During development, a single cell differentiates into a complex embryo, built out of different cell and tissue types. To achieve this differentiation, transcription factors interact and compete to establish cell identity – in intricate paths that remain to be deciphered. Now, IMBA group leader Ulrich Elling and PhD student Gintautas Vainorius together with a team of IMBA and international researchers examined how two closely related transcription factors, Ascl1 and Ngn2, turn mouse embryonic stem cells into neurons. The researchers show that the paths initiated by these two “family members” diverge drastically, but both transition cells between two identical states, and eventually give rise to neurons.
The two transcription factors Ascl1 and Ngn2 seem like two siblings with opposing characters. Ascl1 and Ngn2 are structurally similar and convert different cell types into functioning neurons – so efficiently that they are used to reprogram cells into neurons in vitro. In their new study, Elling and Vainorius disentangle how the different transcription factors lead to the same outcome, the specification of a functioning neuron.

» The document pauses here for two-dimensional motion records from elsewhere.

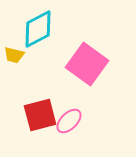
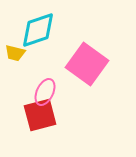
cyan diamond: moved 1 px down; rotated 9 degrees clockwise
yellow trapezoid: moved 1 px right, 2 px up
pink ellipse: moved 24 px left, 29 px up; rotated 20 degrees counterclockwise
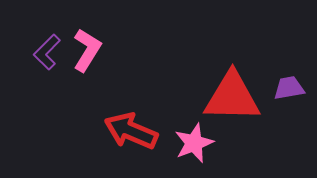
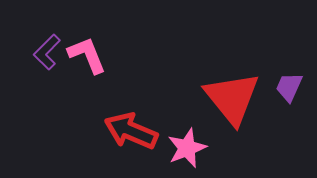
pink L-shape: moved 5 px down; rotated 54 degrees counterclockwise
purple trapezoid: moved 1 px up; rotated 56 degrees counterclockwise
red triangle: moved 1 px down; rotated 50 degrees clockwise
pink star: moved 7 px left, 5 px down
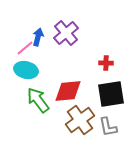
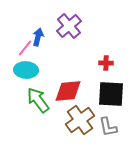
purple cross: moved 3 px right, 7 px up
pink line: rotated 12 degrees counterclockwise
cyan ellipse: rotated 10 degrees counterclockwise
black square: rotated 12 degrees clockwise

These paths are not straightforward, the researchers found. They show that Ascl1 works by swiftly and completely shutting down the stem cell program in the cells and arresting the cell cycle. Thus, Ascl1 wipes the cell's initial identity and then installs neuronal cell fate. Surprisingly, Ascl1 additionally induces a competing trophoblast lineage by mimicking Ascl2, a trophoblast specific bHLH transcription factor. In contrast, Ngn2 does not fully eliminate the stem cell program but keeps some stem cell genes turned on, overlaying pluripotency and neuronal stem cell networks. This allows the cells to transition through an intermediate stem cell-like state before they become neurons.
Taken together, the researchers show that Ascl1 and Ngn2, although related structurally, induce distinct genetic networks and downregulate the pluripotency network differently. This leads to the formation of different alternative cell lineages and different genetic dependencies that govern the transitions between cell lineages. This highlights how closely related transcription factors can take unique approaches to push cells from one identity to another, while eventually reaching the same outcome.